Свет! Озари вокзальную Маньку! Ее надвое переехал поезд! Озари Ленку Шубину — пусть она выкормит младенчика своего, никогда больше не болеет! Озари бедную тангеру Люську, раскосую монголку Эрдени — пусть весь черемховский рынок расступится перед ней, ей вечную музыку на банках, на бутылках да на ножах играет! Бабы, бабенки, женщины, девчонки, да что ж вы сделали-то с ним, зачем вы у него, у мужика, под ногами-то путались… он же к Свету шел, а вы… вы… мешали ему… за полы зипуна его хватали… за полы нешвенного хитона…

Ночная колыбельная песня Ленки Шубиной вспыхнула, залила глаза, нос и рот слепым молоком:


Ты волчонок, мой сынок!

Путь не долог, не далек…

Дай заштопаю штаны —

Лишь бы не было войны…

Вдруг закачались перед ним старые иконы. Эх, жаль, из дома их с собой в Путь не взял. Ни Мать… ни Ребенка… ни Старика…

Старик горел бешено растрепанной, летящей по ветру белой, желтой бородой. Пьяно горели глаза. Горели воздетые пальцы. Горели ладони. Старик весь был костер. Отец! Руки к тебе протяну, погрею.
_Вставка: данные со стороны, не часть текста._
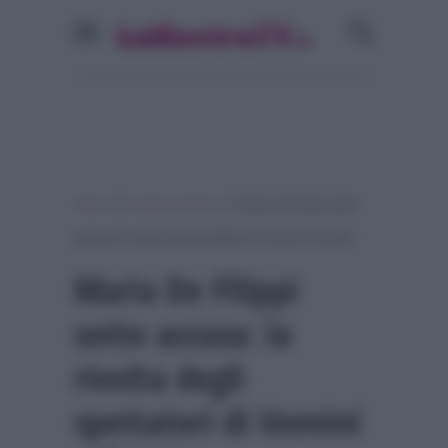
»
»
Home
Uomini e Donne
Maria De Filippi sotto
accusa: la rivolta degli spettatori di Uomini e Donne
Maria De Filippi
sotto accusa: la
rivolta degli
spettatori di Uomini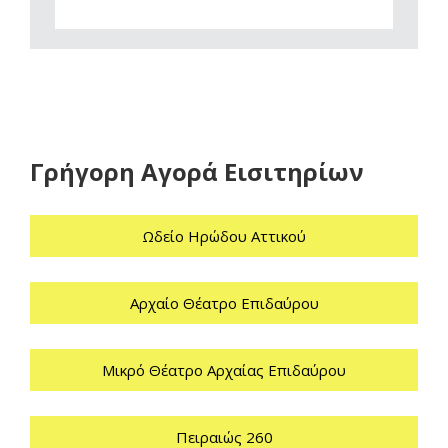
Γρήγορη Αγορά Εισιτηρίων
Ωδείο Ηρώδου Αττικού
Αρχαίο Θέατρο Επιδαύρου
Μικρό Θέατρο Αρχαίας Επιδαύρου
Πειραιώς 260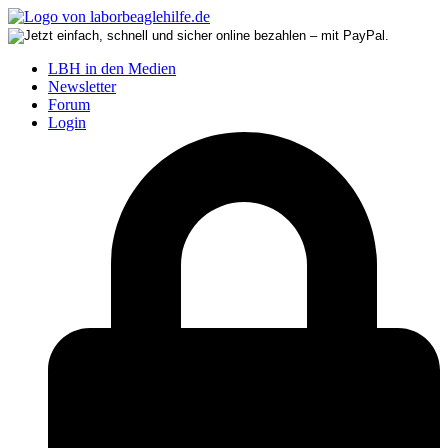
LBH in den Medien
Newsletter
Forum
Login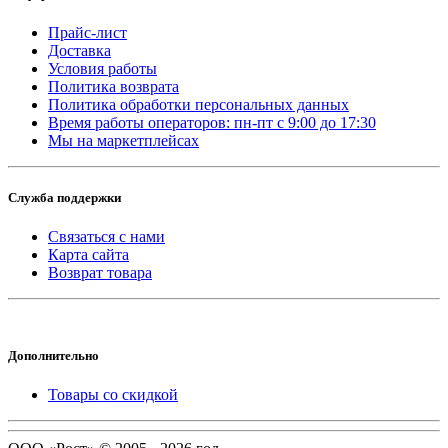
Прайс-лист
Доставка
Условия работы
Политика возврата
Политика обработки персональных данных
Время работы операторов: пн-пт с 9:00 до 17:30
Мы на маркетплейсах
Служба поддержки
Связаться с нами
Карта сайта
Возврат товара
Дополнительно
Товары со скидкой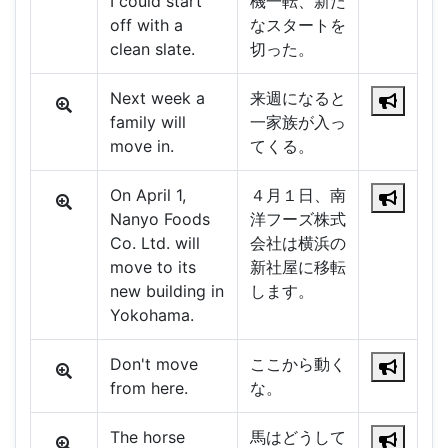
I could start
機一転、新た
off with a
なスタートを
clean slate.
切った。
Next week a
来週になると
family will
一家族が入っ
move in.
てくる。
On April 1,
４月１日、南
Nanyo Foods
洋フーズ株式
Co. Ltd. will
会社は横浜の
move to its
新社屋に移転
new building in
します。
Yokohama.
Don't move
ここから動く
from here.
な。
The horse
馬はどうして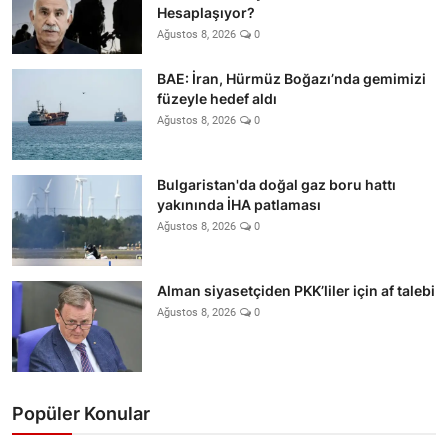
Hesaplaşıyor?
Ağustos 8, 2026
0
BAE: İran, Hürmüz Boğazı’nda gemimizi
füzeyle hedef aldı
Ağustos 8, 2026
0
Bulgaristan'da doğal gaz boru hattı
yakınında İHA patlaması
Ağustos 8, 2026
0
Alman siyasetçiden PKK’liler için af talebi
Ağustos 8, 2026
0
Popüler Konular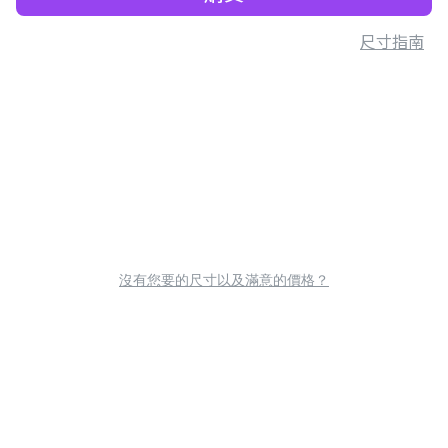
尺寸指南
沒有您要的尺寸以及滿意的價格？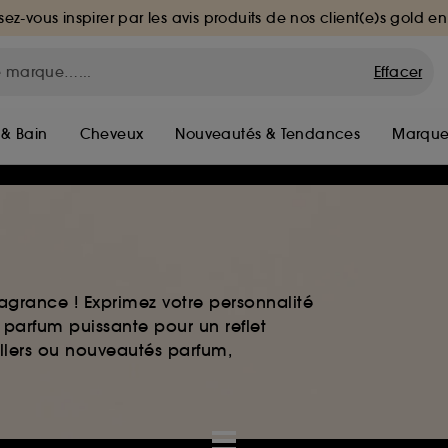
sez-vous inspirer par les avis produits de nos client(e)s gold en
Effacer
 & Bain
Cheveux
Nouveautés & Tendances
Marque
agrance ! Exprimez votre personnalité
 parfum puissante pour un reflet
ellers ou nouveautés parfum,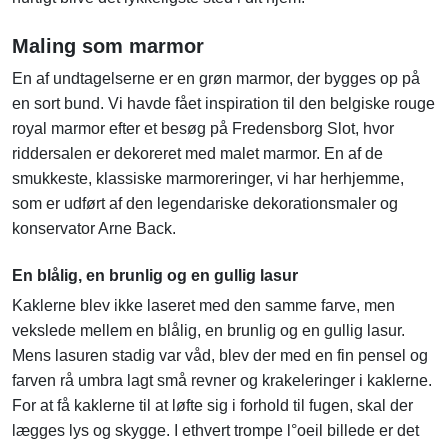
Maling som marmor
En af undtagelserne er en grøn marmor, der bygges op på
en sort bund. Vi havde fået inspiration til den belgiske rouge
royal marmor efter et besøg på Fredensborg Slot, hvor
riddersalen er dekoreret med malet marmor. En af de
smukkeste, klassiske marmoreringer, vi har herhjemme,
som er udført af den legendariske dekorationsmaler og
konservator Arne Back.
En blålig, en brunlig og en gullig lasur
Kaklerne blev ikke laseret med den samme farve, men
vekslede mellem en blålig, en brunlig og en gullig lasur.
Mens lasuren stadig var våd, blev der med en fin pensel og
farven rå umbra lagt små revner og krakeleringer i kaklerne.
For at få kaklerne til at løfte sig i forhold til fugen, skal der
lægges lys og skygge. I ethvert trompe l°oeil billede er det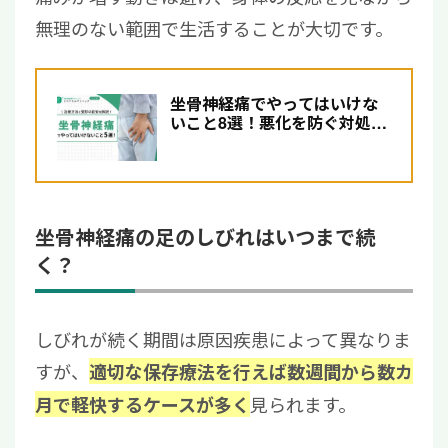
無理のない範囲で生活することが大切です。
坐骨神経痛でやってはいけな
いこと8選！悪化を防ぐ対処法
と医療機関受診の目安を解説
坐骨神経痛の足のしびれはいつまで続
く？
しびれが続く期間は原因疾患によって異なりま
すが、
適切な保存療法を行えば数週間から数カ
見られます。
月で軽快するケースが多く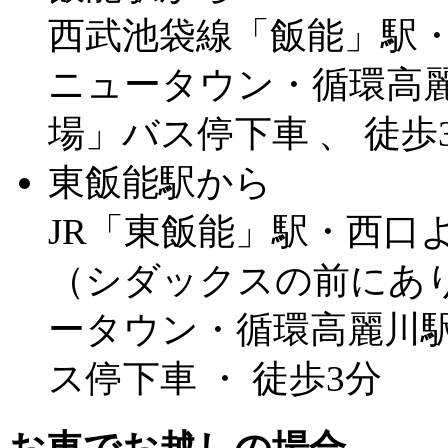
西武池袋線「飯能」駅
ニュータウン・循環高麗
場」バス停下車 、 徒歩
東飯能駅から
JR「東飯能」駅・西口よ
（シダックスの前にあ
ータウン・循環高麗川駅
ス停下車 ・ 徒歩3分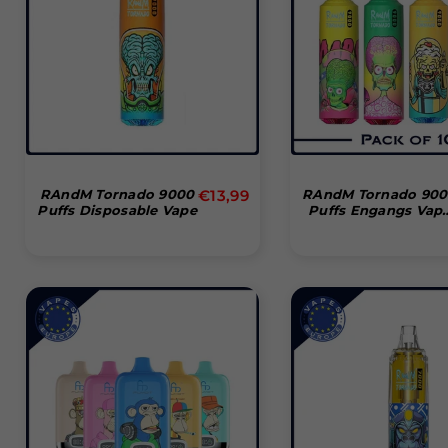
Normal
RAndM Tornado 9000
€13,99
RAndM Tornado 90
Puffs Disposable Vape
Puffs Engangs Vap
pris
Pakke Med 10 Stk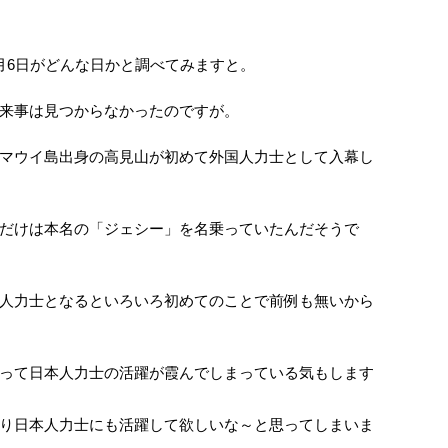
月6日がどんな日かと調べてみますと。
来事は見つからなかったのですが。
マウイ島出身の高見山が初めて外国人力士として入幕し
。
だけは本名の「ジェシー」を名乗っていたんだそうで
人力士となるといろいろ初めてのことで前例も無いから
って日本人力士の活躍が霞んでしまっている気もします
り日本人力士にも活躍して欲しいな～と思ってしまいま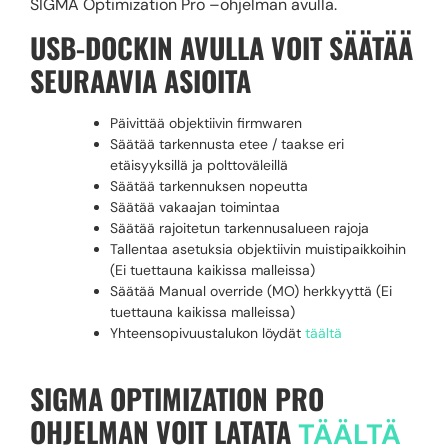
SIGMA Optimization Pro –ohjelman avulla.
USB-DOCKIN AVULLA VOIT SÄÄTÄÄ
SEURAAVIA ASIOITA
Päivittää objektiivin firmwaren
Säätää tarkennusta etee / taakse eri
etäisyyksillä ja polttoväleillä
Säätää tarkennuksen nopeutta
Säätää vakaajan toimintaa
Säätää rajoitetun tarkennusalueen rajoja
Tallentaa asetuksia objektiivin muistipaikkoihin
(Ei tuettauna kaikissa malleissa)
Säätää Manual override (MO) herkkyyttä (Ei
tuettauna kaikissa malleissa)
Yhteensopivuustalukon löydät
täältä
SIGMA OPTIMIZATION PRO
OHJELMAN VOIT LATATA
TÄÄLTÄ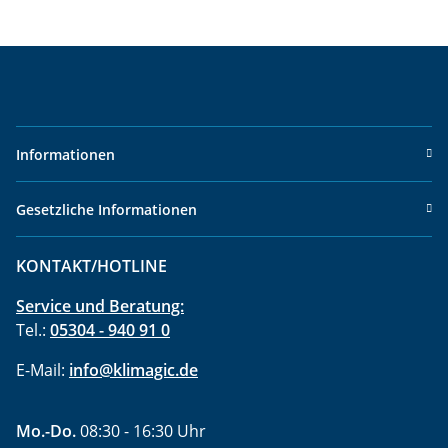
Informationen
Gesetzliche Informationen
KONTAKT/HOTLINE
Service und Beratung:
Tel.:
05304 - 940 91 0
E-Mail:
info@klimagic.de
Mo.-Do.
08:30 - 16:30 Uhr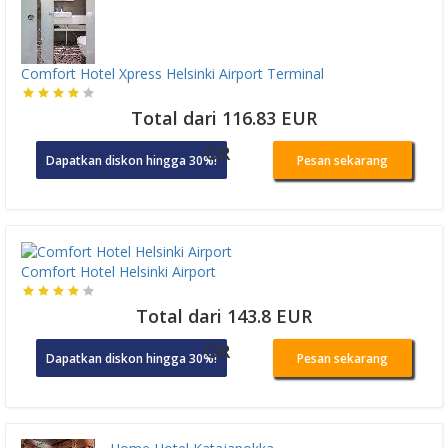
Comfort Hotel Xpress Helsinki Airport Terminal
Total dari 116.83 EUR
OR
Dapatkan diskon hingga 30%!
Pesan sekarang
Comfort Hotel Helsinki Airport
Total dari 143.8 EUR
OR
Dapatkan diskon hingga 30%!
Pesan sekarang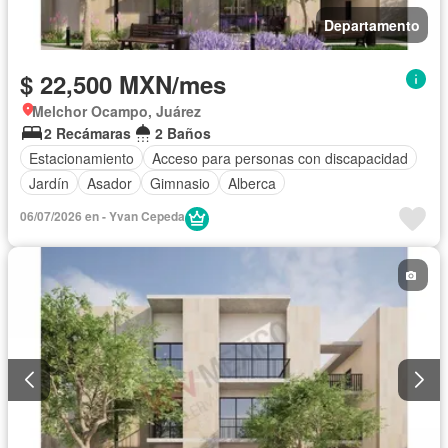
Departamento
$ 22,500 MXN/mes
Melchor Ocampo, Juárez
2 Recámaras
2 Baños
Estacionamiento
Acceso para personas con discapacidad
Jardín
Asador
Gimnasio
Alberca
06/07/2026 en - Yvan Cepeda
Женщина тискала, прижимала Ребенка. Груди наливались молоком. Ах, не сгори, молоко… не сгори, сердце мое… напитай… насыть…

Ребенок глядел старыми глазами. Не потухшими — горящими. Да что это все вокруг пылает?! Горит все кругом, полыхает! Ребеночек в огне… душа во мне…

Сам себе Мать. Сам себе Ребенок. Сам себе Старик.

Исса раскинул руки еще шире. Забил ногами. Захлебнулся Светом.

Лидочка взяла на своем органе последний аккорд, он вспыхнул могуче, нестерпимо, — а Исса напоследок подумал: вот я и не старик Василий, и не мальчик Исса, а Свет, и вот я музыка, и вот я вылетаю на волю из серебряных, малиновых и синих органных труб.

Вылетел музыкой. Загорелся над Озером.


И мужики, прислоняя ладонь ко лбу, всматривались в синюю, сверкающую даль, скрипели снежком под сапогом, курили, переругиваясь беззлобно, плевали в сугроб, дергали пальцами усы и бороды, слепли от золота и зелени, от винной, пьяной синевы, и роняли радостно:

— Солнце! Солнце-то нынче какое, однако!